Lettre de Fortuné de Mazenod au père d’Eugène, 18 février 1818,
Archives Générales des OMI, F.B. V, 1-7
Deux semaines plus tard :
Eugène n’a pas eu les oreillons comme on l’avait d’abord cru, c’était seulement une enflure au cou occasionnée par la crispation des nerfs dont le tension se fait également sentir assez fortement aux pieds et l’empêche de marcher. Elle est beaucoup diminuée depuis quelques jours et son état physique s’améliore sensiblement. Plus d’indigestions, plus d’insomnies, plus de carême, en un mot il va mieux et convient des imprudences qu’il a faites. Nous n’avons pas eu peu de peine à le persuader de prendre plus de nourriture, de repos et de sommeil, mais enfin avec la grâce de Dieu, nous en sommes venus à bout..
Lettre de Fortuné de Mazenod au père d’Eugène, le 1 mars 1818,
Archives Générales des OMI, F.B. V, 1-7
La version d’Eugène lui-même de la situation était la suivante :
J’ai cherché sérieusement les moyens de me soustraire aux soins trop empressés que la charité inspire à plusieurs personnes qui craignent peut-être trop que je ne retombe malade. Je me suis indigné que l’on fit tant de cas de moi …
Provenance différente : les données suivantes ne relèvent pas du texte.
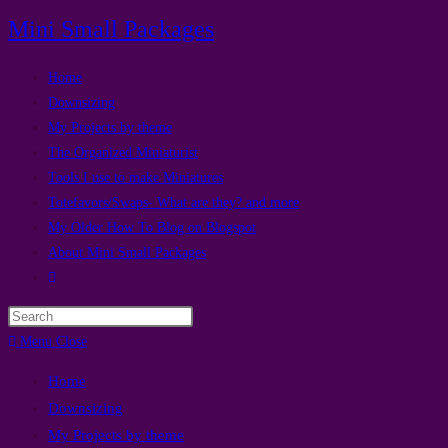
Skip
Mini Small Packages
to
content
Home
Downsizing
My Projects by theme
The Organized Miniaturist
Tools I use to make Miniatures
Totefavors/Swaps- What are they? and more
My Older How To Blog on Blogspot
About Mini Small Packages
Toggle
website
Press
search
Escape
Menu
Close
to
Home
close
Downsizing
the
My Projects by theme
search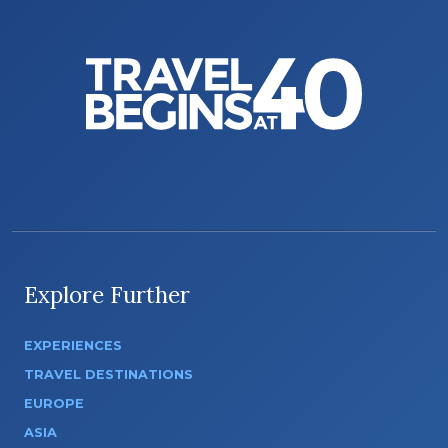
Explore Further
EXPERIENCES
TRAVEL DESTINATIONS
EUROPE
ASIA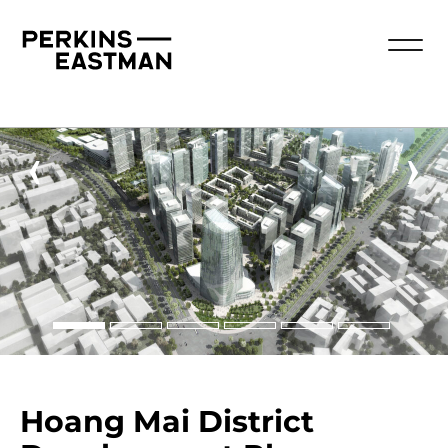
‹
›
Hoang Mai District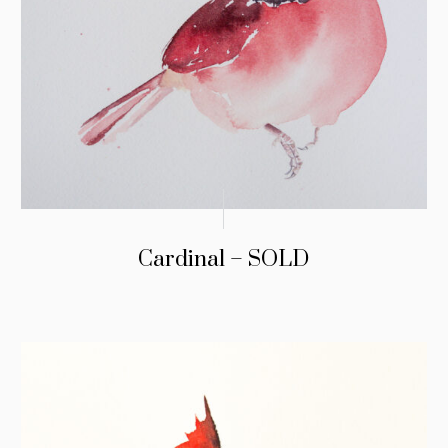
Cardinal – SOLD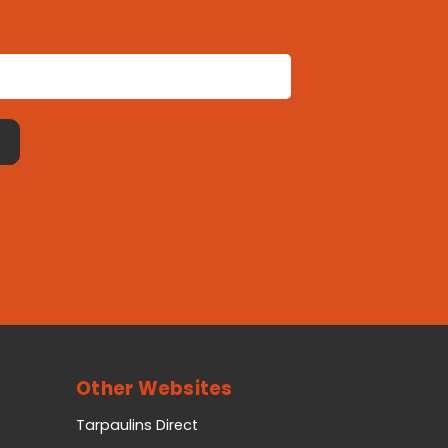
Other Websites
Tarpaulins Direct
Notes de retraite, mai 1818, E.O. XV, n. 145
La maladie, on n’y pense même pas quand on s’appelle Eugène de Mazenod et qu’on se donne corps et âme au service de Dieu dans ses pauvres !
Et pourtant, « le poids énorme de ses occupations » a raison de la robustesse du prêtre. Et l’oncle Fortuné de Mazenod se fait alors un devoir d’envoyer au père d’Eugène de nombreux bulletins de santé.
Déjà, le début de la lettre du 30 janvier 1818 est mitigé. « Eugène… ne se porte pas mal », écrit Fortuné, tout en laissant sous-entendre des malaises qui demandent attention.
Mais voilà. L’oncle Fortuné sait combien il se révèle difficile d’amener son neveu à un peu de raison. Il écrit. « Depuis (d’autres accrocs de santé)… Eugène n’a plus rien eu et continue de mieux aller, en mettant des bornes à son zèle et en prenant davantage de nourriture et de sommeil. Je sens que cela l’inquiète un peu et contrarie les idées qu’il s’est formées sur la piété. Mais il faut qu’il mette chaque chose à sa place et qu’il ne veuille pas être sage outre mesure, comme dit saint Paul. Sinon, avant 40 ans, il deviendra inutile pour l’Eglise et il ne sera plus bon qu’à occuper un lit aux incurables. »
Une telle perspective a-t-elle contribué à faire admettre enfin à Eugène son « apathie absolue pour tout ce qui [le] regarde directement » et la nécessité d’y remédier promptement ? Quoi qu’il en soit, après bien des difficultés Fortuné peut enfin écrire : « Nous n’avons pas eu peu de peine à le persuader de prendre plus de nourriture, de repos et de sommeil, mais enfin avec la grâce de Dieu, nous en sommes venus à bout.. »
Mission accomplie pour l’oncle et longue réflexion amorcée par le neveu. Plus question de « [se] soustraire aux soins trop empressés », fini de s’en « indigner ». Madame de Mazenod peut se rassurer. Dans ce temps d’arrêt qu’il accepte enfin de prendre, Eugène trouvera le moyen de surmonter la terrible apathie dont il a tant souffert.
Tumultueuses, mais au fond pas tellement étonnantes les réactions du Fondateur ! Nous en connaissons tous, et parfois nous arrive-t-il d’être nous-mêmes des bourreaux de travail allant jusqu’à la l’ultime résistance de leurs forces.
Tant de composantes dans cette attitude ! Pas facile de les reconnaître, d’en évaluer l’impact et d’y apporter les changements requis. Cela prend une dose certaine d’humilité, une confiance envers ceux qui vont par la suite travailler avec nous, et surtout, la conviction profonde que notre Dieu est un Père qui connaît chacun de ses enfants et les accompagne.